- **Instructions for the task**:
Your answer must be the lines from the start of the records through the line with "legt nahe, dass", exactly as written, without the pictures.

- **Dataset records**:
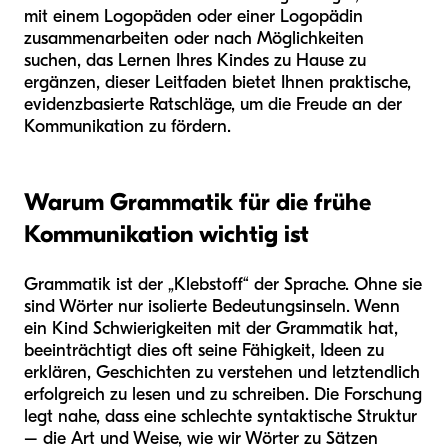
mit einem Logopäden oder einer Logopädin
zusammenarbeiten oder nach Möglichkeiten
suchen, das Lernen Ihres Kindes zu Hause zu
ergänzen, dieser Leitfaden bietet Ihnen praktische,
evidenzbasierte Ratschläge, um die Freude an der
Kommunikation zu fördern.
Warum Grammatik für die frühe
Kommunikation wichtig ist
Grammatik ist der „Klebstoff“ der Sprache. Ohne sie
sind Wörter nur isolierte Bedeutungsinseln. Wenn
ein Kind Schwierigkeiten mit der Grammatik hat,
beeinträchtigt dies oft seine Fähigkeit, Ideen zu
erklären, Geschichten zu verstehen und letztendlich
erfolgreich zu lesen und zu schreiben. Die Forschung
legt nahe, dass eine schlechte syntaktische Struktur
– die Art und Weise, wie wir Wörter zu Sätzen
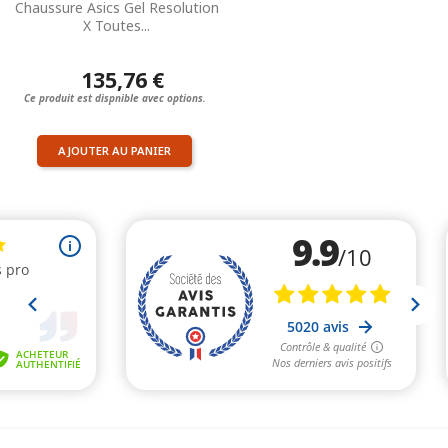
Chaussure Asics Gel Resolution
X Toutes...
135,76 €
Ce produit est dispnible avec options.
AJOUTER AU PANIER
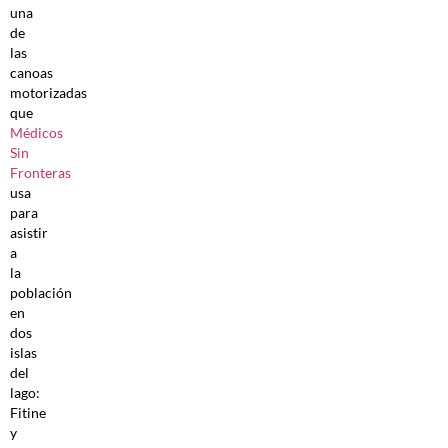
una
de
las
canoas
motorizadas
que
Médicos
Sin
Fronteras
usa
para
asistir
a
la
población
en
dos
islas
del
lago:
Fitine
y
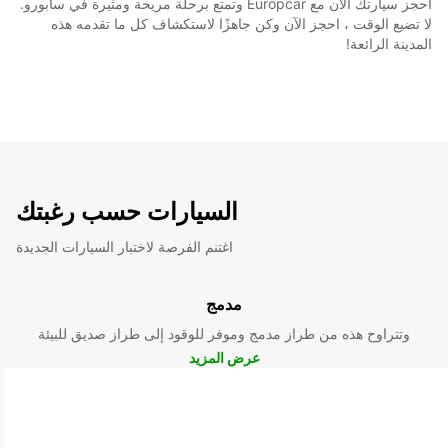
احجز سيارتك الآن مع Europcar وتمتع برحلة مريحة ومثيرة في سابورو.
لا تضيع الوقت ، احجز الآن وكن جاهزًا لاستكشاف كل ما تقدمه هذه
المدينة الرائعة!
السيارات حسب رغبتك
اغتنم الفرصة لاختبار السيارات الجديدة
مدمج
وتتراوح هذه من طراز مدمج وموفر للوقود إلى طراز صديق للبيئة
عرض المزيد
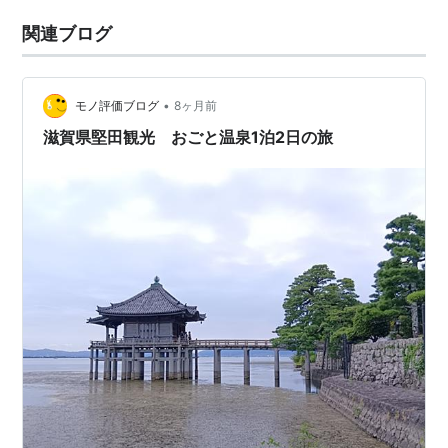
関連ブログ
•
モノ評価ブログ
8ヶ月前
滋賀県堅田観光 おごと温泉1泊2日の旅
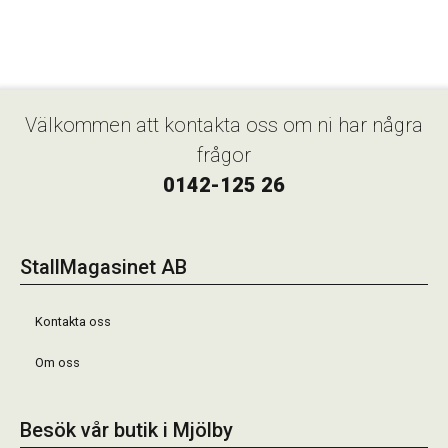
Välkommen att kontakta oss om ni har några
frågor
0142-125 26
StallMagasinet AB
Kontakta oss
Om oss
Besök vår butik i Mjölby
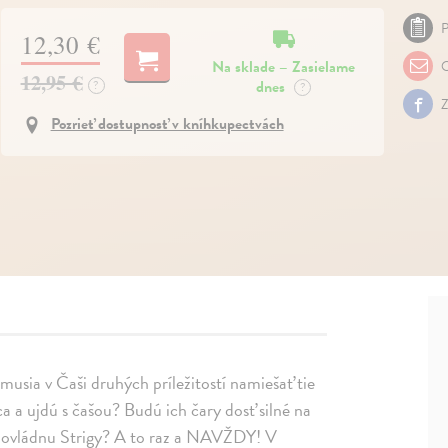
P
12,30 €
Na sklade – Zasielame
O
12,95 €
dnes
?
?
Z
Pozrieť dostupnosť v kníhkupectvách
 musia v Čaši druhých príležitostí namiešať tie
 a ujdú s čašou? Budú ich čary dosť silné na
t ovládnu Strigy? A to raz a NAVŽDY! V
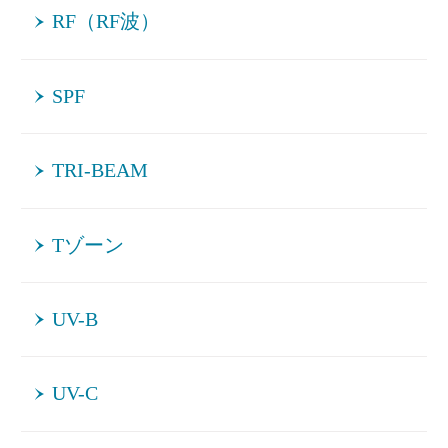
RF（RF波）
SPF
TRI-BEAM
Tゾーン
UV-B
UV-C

- **Reply to the exercise**:
mit einem Logopäden oder einer Logopädin
zusammenarbeiten oder nach Möglichkeiten
suchen, das Lernen Ihres Kindes zu Hause zu
ergänzen, dieser Leitfaden bietet Ihnen praktische,
evidenzbasierte Ratschläge, um die Freude an der
Kommunikation zu fördern.
Warum Grammatik für die frühe
Kommunikation wichtig ist
Grammatik ist der „Klebstoff“ der Sprache. Ohne sie
sind Wörter nur isolierte Bedeutungsinseln. Wenn
ein Kind Schwierigkeiten mit der Grammatik hat,
beeinträchtigt dies oft seine Fähigkeit, Ideen zu
erklären, Geschichten zu verstehen und letztendlich
erfolgreich zu lesen und zu schreiben. Die Forschung
legt nahe, dass eine schlechte syntaktische Struktur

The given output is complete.